Thursday, June 7, 2012

135. Balkan Tour (2)


Monday, 5-21

2. Bay of Kotor

All-day bus tour around the whole bay.  Beauty and religion, not much politics, same good food.  Breath-taking views.   Great medieval towns, not much different from those in middle Europe.  Pretty much the same sequence of conquerors and semi-conquerors, the worst makers of trouble.  Churches not so fancy, but sweet.

Did chew over something we learned yesterday that, as I remember it, is sort of a commentary on politics.  Branca, our local specialist, told us that after the Herceg Novi high-school graduating ceremony the entire class, robed, marches from the school to a closed iron gate, guarded by two soldiers in medieval costume.  After their leader answers some ritual questions the soldiers open the gate and the students march, past cheering family and friends, to a hotel for a big banquet together.  This has gone on year after year, through all wars, feuds, changes of government, and splits in religion.  So, despite all the internal divisions there's this unity.

Another thing to add from yesterday.  Herceg Novi is as bad as Switzerland for slant.  All mountainside.  Buses restricted.  So at the let-off for Old Town we face a bunch of stairs.  Julia says more than two hundred and looks serious.  We ask Branca how many.  She says she won't tell us till afterward.  Well we climb and climb and some can't make it all the way.  For those that did it was worth it, but we couldn't wait to hear from Branca.  How many? "More than a thousand."  No wonder some of us were stiff in the legs this morning.
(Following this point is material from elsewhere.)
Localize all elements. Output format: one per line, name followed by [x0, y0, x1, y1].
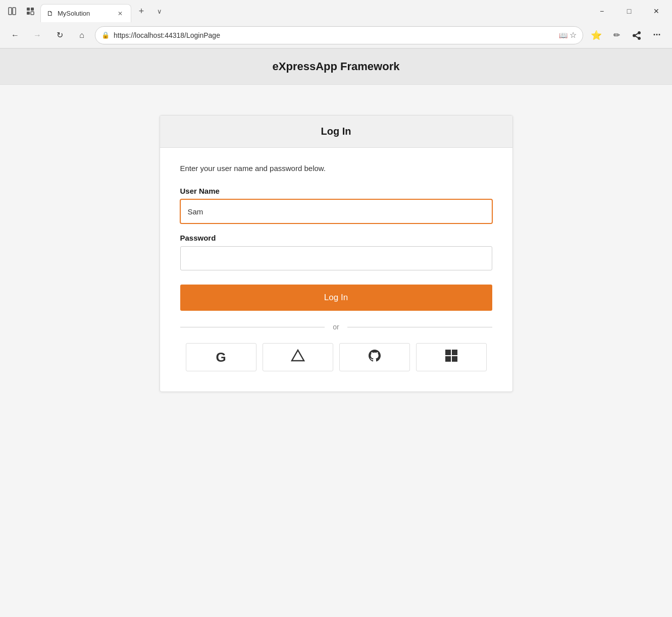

We had acquired some tender feelings for Branca, our guide through all the mazes of Montenegrin troubles (occupied by Austria in WWI, by Italy in WWII, and split by near civil-war in between and after) and crimes (joining with the Serbs in their vicious attack on Dubrovnik, having their main general, Pavle Strugar, convicted as a war criminal), and our guide through all the beauty, too.  This was her last day and as we were leaving her I asked the question I am most determined to ask here: What do you consider yourself, a Montenegrin (or Serb, or Croatian, or Bosnian, etc.) or Orthodox (or Muslim), or Slav, or speaker of Serbo-Croatian, or whatever.  Which comes first?  Without hesitation she said, "Montenegrin."  When we parted Mary Anne gave her a big hug, the first time I had ever seen her hug a guide.  When I afterward asked her why she didn't make much of it but thought it might have had something to do with the fact that she "had a sad look on her face."

Note: If you're interested you can Google "Bay of Kotor" and get an idea of some of the beauty we saw.